Esta nueva puerta del mundo nos adentra en una zona muy conflictiva. Hemos dejado atrás Jalalabad y nos dirigimos a Accettare. Tras el pueblo de Surobi brotan abruptas montañas y claustrofóbicas gargantas donde un arbitrario señor de la guerra impone su ley. Posicionadas como nidos de águila, ametralladoras pesadas del ejército regular pretenden hacer creer a los viajeros que el Gobierno controla estas montañas.

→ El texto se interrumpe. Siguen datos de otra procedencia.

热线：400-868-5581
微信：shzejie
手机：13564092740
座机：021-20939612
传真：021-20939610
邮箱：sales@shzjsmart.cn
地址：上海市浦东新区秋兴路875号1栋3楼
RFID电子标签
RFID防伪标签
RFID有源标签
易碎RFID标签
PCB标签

Una auténtica quimera. Aquí nadie está seguro. En esta ratonera sin escapatoria fue donde unos supuestos bandidos de las montañas emboscaron a una caravana de periodistas escoltada, asesinando a sangre fría a tres de ellos. Una placa emplazada por el Gobierno de España revela que uno de los ultimados fue el español Julio Fuentes, corresponsal de El Mundo.

Ametralladoras pesadas del ejército regular pretenden hacer creer a los viajeros que el Gobierno controla estas montañas

«Welcome to Kabul», reza un gigantesco cartel nada más superar el callejón pétreo que conduce a la capital afgana. Bajo ese lema de hospitalidad, una gran ilustración refleja la realidad y el mayor peligro latente. Una mano tachada sobre catorce tipos de explosivos y minas ilustra muy gráficamente que la muerte y las amputaciones acechan en forma de diabólicos ingenios.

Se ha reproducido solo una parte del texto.